7th Dan – Shihan Jim Stackpoole

Shihan Jim StackpooleQualifications:

7th Dan Kyushin Ryu Jujitsu
6th Dan Judo
Senior First Aid & Resuscitation
CCYPCG Blue Card (working with children)
Retired Police Officer (38 years)
Former Senior Unarmed Combat Instructor at the QLD Police Service Academy

Accreditations:

NCAS Level 5 Coach – Jujitsu
Inducted into Australasian Martial Arts Hall of Fame (2005)
Inducted into World Karate Union Hall of Fame (2005)

Information:

Shihan Jim Stackpoole began his study of the martial arts in 1960, being taught Judo by Desmond de Vene as a teenager. As his thirst for knowledge of the martial arts broadened, he branched out into Karate and Jujitsu, with the latter being his favourite activity. He became a student of Sensei Ray Stevens, and practised with him during his many visits to the Sandgate Judo Club in the mid to late 1960s. In 1966, he opened the Kyushin Jujitsu Club at the Aspley State Primary School. As many of his students expressed the desire to compete in open competition, he sought to join an association of other practitioners. Unfortunately, during those days, there were very few Jujitsu practitioners in Queensland, so he was compelled to change the name of the club to the Kyushin Judo Club, and joined the Queensland Judo Association. This required several changes to his teachings, so that the students would not suffer disqualification for using lethal Jujitsu techniques during Judo competitions. This school still exists today, and is now located at Albany Creek.

In 1968, he travelled to Japan and resided with Mr Nakano, studying Judo and Jujitsu, while living as a traditional Japanese. He undertook a Jujitsu grading after competing in the Yamaguchi Prefecture championships, and was promoted to Shodan (in a five dan grading system). In 1972 he was appointed as the unarmed combat instructor at the Queensland Police Service Academy. Between 1972 and 1977, he taught Jujitsu techniques to recruits and prepared a system of policing arrest and restraint techniques which are still taught today.

In 1974, he returned to Japan and again studied with Mr Nakano and was promoted to Nidan. Since that date, he has resided in various parts of Queensland, and continued practising and teaching Jujitsu and Judo. He has been promoted to the rank of Shichi Dan (in a revised 10 Dan system).

He has trained extensively with disciples of Dr A.J. Ross, who is credited with founding the first Judo and Jujitsu school in Australia in the mid 1920s. Many of Dr Ross’ students, such as John Lee Jones, Buck Samrai and Joe Elkenhans are exponents of the Yoshin Ryu style, and continue to teach the ancient techniques.
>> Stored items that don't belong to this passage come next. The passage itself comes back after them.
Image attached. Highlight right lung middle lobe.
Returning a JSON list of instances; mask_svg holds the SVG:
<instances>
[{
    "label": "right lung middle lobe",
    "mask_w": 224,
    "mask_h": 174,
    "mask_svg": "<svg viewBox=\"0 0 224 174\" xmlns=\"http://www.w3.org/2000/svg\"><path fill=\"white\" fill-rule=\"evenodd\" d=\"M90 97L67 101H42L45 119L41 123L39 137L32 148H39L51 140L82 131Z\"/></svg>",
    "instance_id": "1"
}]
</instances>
As such, they are among the longest serving Judo and Jujitsu practitioners in Australia.

In the early to mid 1970s, he trained with Sensei Mike Jeans, who later became the President of the Australian Society of Jujitsuans. This liaison assisted him in making slight adaptations to the syllabus to form a ten dan grading curriculum, so registration with the national body could become a reality.
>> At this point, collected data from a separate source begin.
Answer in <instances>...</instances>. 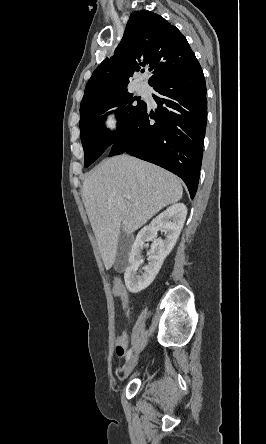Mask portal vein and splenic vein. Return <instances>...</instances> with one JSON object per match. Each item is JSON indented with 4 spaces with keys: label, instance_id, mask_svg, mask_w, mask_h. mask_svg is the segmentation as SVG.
Wrapping results in <instances>:
<instances>
[{
    "label": "portal vein and splenic vein",
    "instance_id": "1",
    "mask_svg": "<svg viewBox=\"0 0 266 444\" xmlns=\"http://www.w3.org/2000/svg\"><path fill=\"white\" fill-rule=\"evenodd\" d=\"M126 199H127V200H131V196L127 195V196H126Z\"/></svg>",
    "mask_w": 266,
    "mask_h": 444
}]
</instances>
Over the last 20 years, Mr Stackpoole has resided in various places in Queensland – Rockhampton, Mount Isa, Townsville, Innisfail, Cairns and the Gold Coast – where he has opened Judo and Jujitsu clubs and taught many keen students.

The Kyushin Ryu style of Jujitsu has long and firm traditional ties to the art practised by the shoguns, many centuries ago. As such, there have been few alterations to the traditional techniques, with the exception of adherence to a code of safety to meet contemporary litigative demands. Mr Stackpoole has accepted the title of Shihan as the head of school, but is quick to point out that the style retains the traditions of its founders, and is not a recent formation of his own techniques and ideas.